Problem to work on. On how many lines of these entries does the word "anak" occur? State the number alone.

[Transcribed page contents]
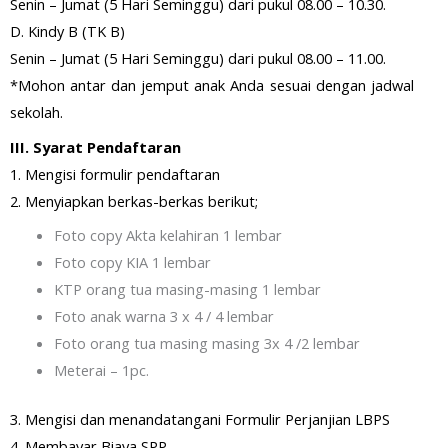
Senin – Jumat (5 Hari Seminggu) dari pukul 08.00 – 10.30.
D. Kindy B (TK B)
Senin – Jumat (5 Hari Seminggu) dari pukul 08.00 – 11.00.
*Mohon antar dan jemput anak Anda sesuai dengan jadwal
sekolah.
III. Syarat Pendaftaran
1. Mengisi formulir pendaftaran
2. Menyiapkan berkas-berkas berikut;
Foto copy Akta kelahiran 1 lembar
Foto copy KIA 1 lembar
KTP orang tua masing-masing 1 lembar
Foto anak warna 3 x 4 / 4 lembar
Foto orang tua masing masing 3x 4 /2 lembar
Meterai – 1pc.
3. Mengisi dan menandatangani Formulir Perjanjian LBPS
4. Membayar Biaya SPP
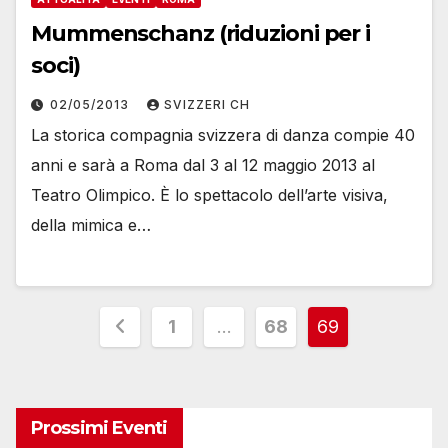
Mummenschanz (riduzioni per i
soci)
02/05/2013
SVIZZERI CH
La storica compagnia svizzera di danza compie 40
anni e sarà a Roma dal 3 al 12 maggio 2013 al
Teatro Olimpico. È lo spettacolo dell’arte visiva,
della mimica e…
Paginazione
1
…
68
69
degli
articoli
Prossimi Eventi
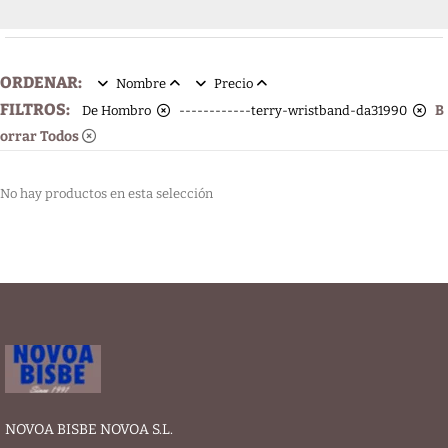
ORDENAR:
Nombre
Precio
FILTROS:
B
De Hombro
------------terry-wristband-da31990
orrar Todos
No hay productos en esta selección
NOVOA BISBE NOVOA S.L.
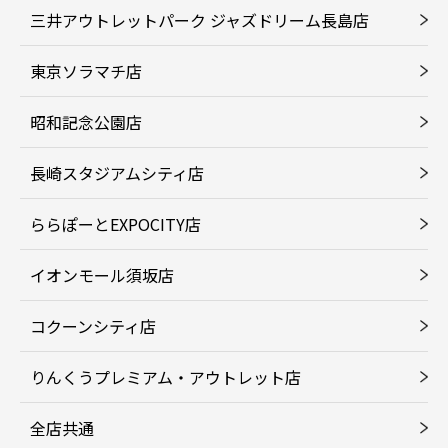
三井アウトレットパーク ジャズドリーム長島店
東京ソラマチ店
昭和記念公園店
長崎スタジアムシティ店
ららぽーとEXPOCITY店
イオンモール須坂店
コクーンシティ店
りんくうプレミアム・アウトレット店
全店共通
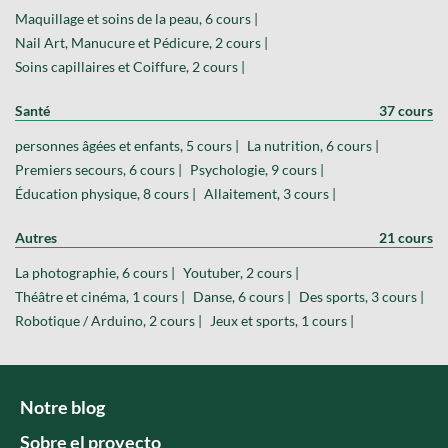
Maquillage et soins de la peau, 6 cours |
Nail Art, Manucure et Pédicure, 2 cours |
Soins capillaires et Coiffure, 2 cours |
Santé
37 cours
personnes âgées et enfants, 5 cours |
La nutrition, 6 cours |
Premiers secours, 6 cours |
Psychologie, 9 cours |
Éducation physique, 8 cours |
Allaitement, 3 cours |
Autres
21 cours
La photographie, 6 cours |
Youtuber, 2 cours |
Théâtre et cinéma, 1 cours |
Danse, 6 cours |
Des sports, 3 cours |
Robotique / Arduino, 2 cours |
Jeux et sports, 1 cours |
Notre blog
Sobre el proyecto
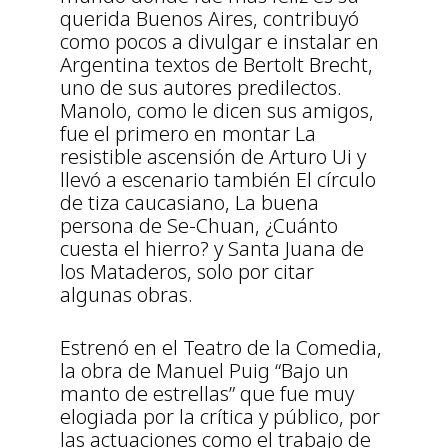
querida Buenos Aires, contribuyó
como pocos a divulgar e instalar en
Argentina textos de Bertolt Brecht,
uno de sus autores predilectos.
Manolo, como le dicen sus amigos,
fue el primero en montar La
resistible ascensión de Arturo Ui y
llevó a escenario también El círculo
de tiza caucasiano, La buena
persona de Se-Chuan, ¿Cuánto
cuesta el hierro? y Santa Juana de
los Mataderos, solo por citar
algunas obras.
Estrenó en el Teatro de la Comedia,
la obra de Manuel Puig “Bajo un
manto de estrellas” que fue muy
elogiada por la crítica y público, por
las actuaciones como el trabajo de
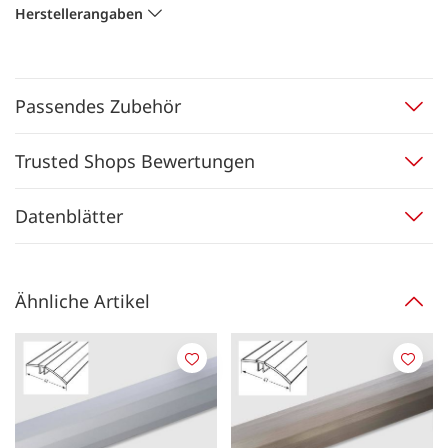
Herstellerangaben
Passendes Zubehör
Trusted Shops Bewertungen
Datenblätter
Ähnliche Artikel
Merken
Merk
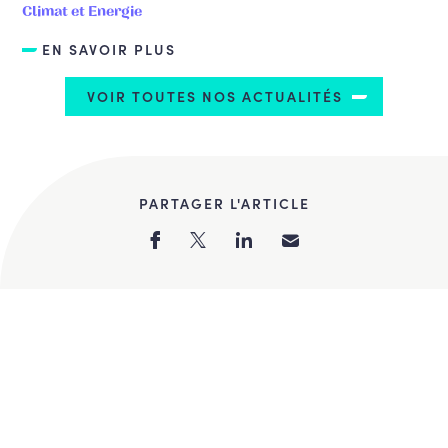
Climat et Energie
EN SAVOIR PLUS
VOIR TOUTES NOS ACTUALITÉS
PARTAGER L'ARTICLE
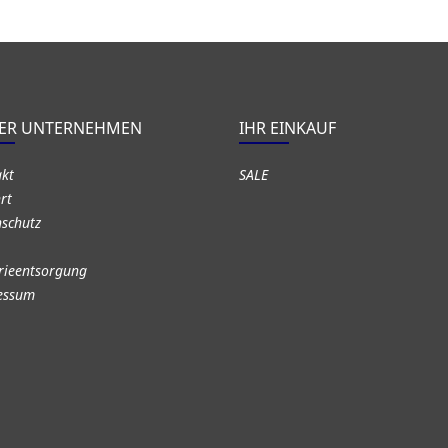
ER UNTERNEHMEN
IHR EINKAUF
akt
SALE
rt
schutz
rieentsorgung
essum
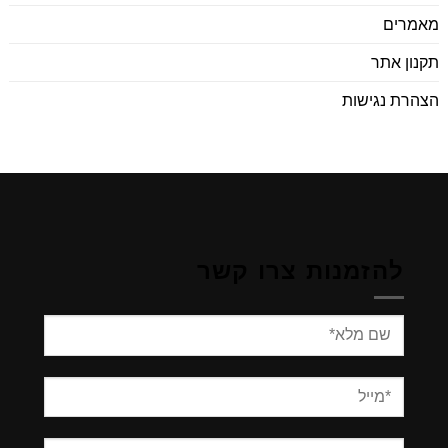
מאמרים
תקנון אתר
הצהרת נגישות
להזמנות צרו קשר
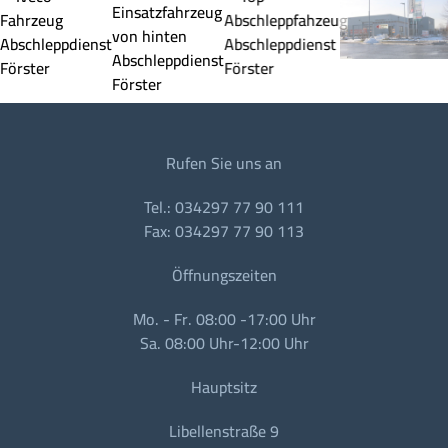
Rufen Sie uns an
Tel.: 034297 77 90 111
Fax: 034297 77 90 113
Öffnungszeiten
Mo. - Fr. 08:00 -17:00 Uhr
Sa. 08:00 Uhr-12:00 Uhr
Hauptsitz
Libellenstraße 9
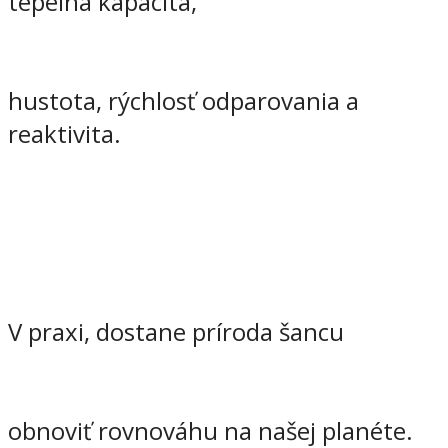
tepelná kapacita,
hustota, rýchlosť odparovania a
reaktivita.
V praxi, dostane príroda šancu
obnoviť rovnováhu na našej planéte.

Your solution. 2